Alle 18, al Polo culturale Le Clarisse, si è aperta la mostra "Pezzi da Novanta. Gli anni '90 a Grosseto", dedicata a un decennio che ha segnato profondamente cultura, musica e linguaggi espressivi, raccontato anche attraverso esperienze nate nel territorio grossetano.
L'inaugurazione coincide con l'apertura di "Ninety Open Source M.R.L. – Mostra a responsabilità limitata", un percorso costruito anche con materiali raccolti tramite un bando pubblico rivolto a istituzioni, associazioni e cittadini.
Tra i contenuti esposti, opere legate a "Celtracon", la rassegna internazionale d'arte contemporanea che si tenne a Grosseto nel 1995 con la partecipazione di artisti come Daniel Spoerri, Emilio Isgrò e Giosetta Fioroni, insieme a lavori di Gunther Rechn e alla collezione Ticci.
La mostra ripercorre anche i luoghi simbolo della cultura cittadina di quegli anni, tra cui la nascita di Festambiente, Storie di cinema e l'Isgrec, oltre a spazi di aggregazione come il centro sociale Tiburzi e il Jungle Live Club.
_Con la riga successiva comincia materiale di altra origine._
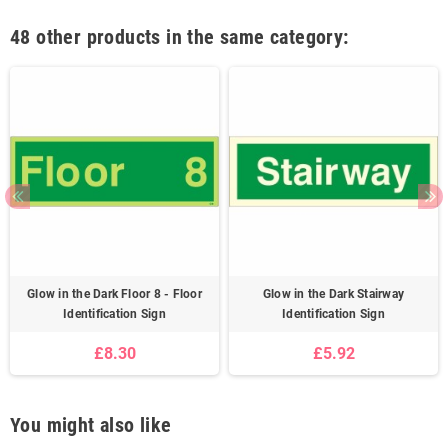
48 other products in the same category:
Glow in the Dark Floor 8 - Floor
Glow in the Dark Stairway
Identification Sign
Identification Sign
£8.30
£5.92
You might also like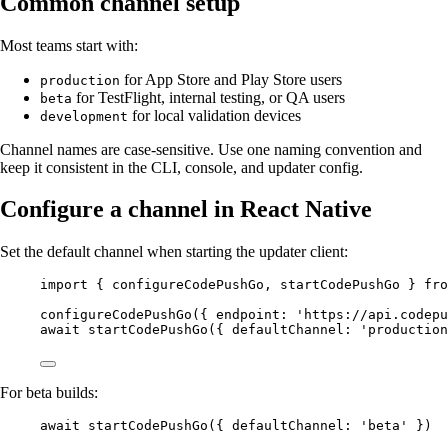
Common channel setup
Most teams start with:
for App Store and Play Store users
production
for TestFlight, internal testing, or QA users
beta
for local validation devices
development
Channel names are case-sensitive. Use one naming convention and
keep it consistent in the CLI, console, and updater config.
Configure a channel in React Native
Set the default channel when starting the updater client:
import
 { configureCodePushGo, startCodePushGo } 
fro
configureCodePushGo
({ endpoint: 
'https://api.codepu
await
startCodePushGo
({ defaultChannel: 
'production
For beta builds:
await
startCodePushGo
({ defaultChannel: 
'beta'
 })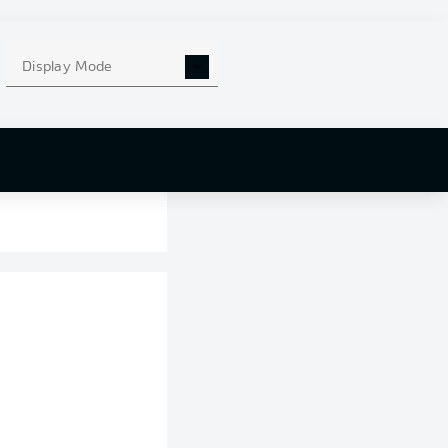
Display Mode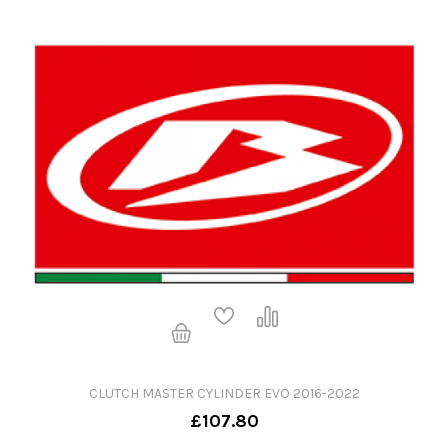
CLUTCH MASTER CYLINDER EVO 2016-2022
£107.80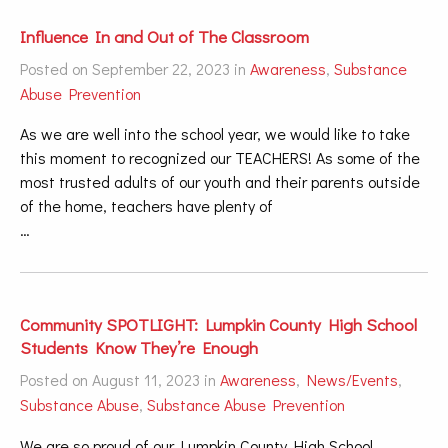
Influence In and Out of The Classroom
Posted on September 22, 2023 in
Awareness
,
Substance
Abuse Prevention
As we are well into the school year, we would like to take
this moment to recognized our TEACHERS! As some of the
most trusted adults of our youth and their parents outside
of the home, teachers have plenty of
…
Community SPOTLIGHT: Lumpkin County High School
Students Know They’re Enough
Posted on August 11, 2023 in
Awareness
,
News/Events
,
Substance Abuse
,
Substance Abuse Prevention
We are so proud of our Lumpkin County High School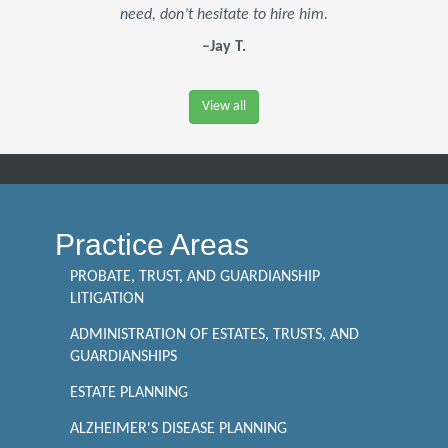
need, don’t hesitate to hire him.
–Jay T.
View all
Practice Areas
PROBATE, TRUST, AND GUARDIANSHIP
LITIGATION
ADMINISTRATION OF ESTATES, TRUSTS, AND
GUARDIANSHIPS
ESTATE PLANNING
ALZHEIMER'S DISEASE PLANNING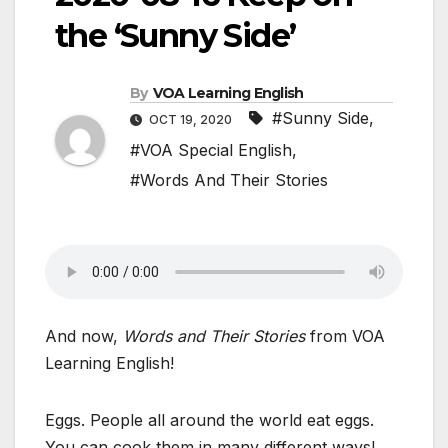
the ‘Sunny Side’
By
VOA Learning English
#Sunny Side
,
OCT 19, 2020
#VOA Special English
,
#Words And Their Stories
And now,
Words and Their Stories
from VOA
Learning English!
Eggs. People all around the world eat eggs.
You can cook them in many different ways!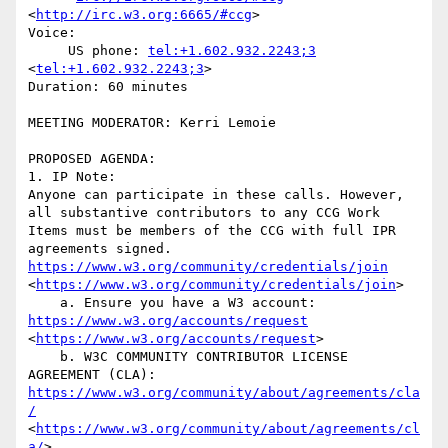
<
http://irc.w3.org:6665/#ccg
>

Voice:

     US phone: 
tel:+1.602.932.2243;3
<
tel:+1.602.932.2243;3
>

Duration: 60 minutes

MEETING MODERATOR: Kerri Lemoie

PROPOSED AGENDA:

1. IP Note:

Anyone can participate in these calls. However, 
all substantive contributors to any CCG Work 
Items must be members of the CCG with full IPR 
agreements signed. 
https://www.w3.org/community/credentials/join
<
https://www.w3.org/community/credentials/join
>

    a. Ensure you have a W3 account: 
https://www.w3.org/accounts/request
<
https://www.w3.org/accounts/request
>

    b. W3C COMMUNITY CONTRIBUTOR LICENSE 
AGREEMENT (CLA): 
https://www.w3.org/community/about/agreements/cla
/
<
https://www.w3.org/community/about/agreements/cl
a/
>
Non mancano oggetti simbolo del decennio, dai computer alle console fino ai giocattoli e ai fumetti dell'epoca.
Un ulteriore progetto, "90s MOOD", propone un percorso di realtà aumentata che, tramite QR code, permette ai visitatori di visualizzare sul proprio smartphone oggetti tridimensionali legati agli anni Novanta.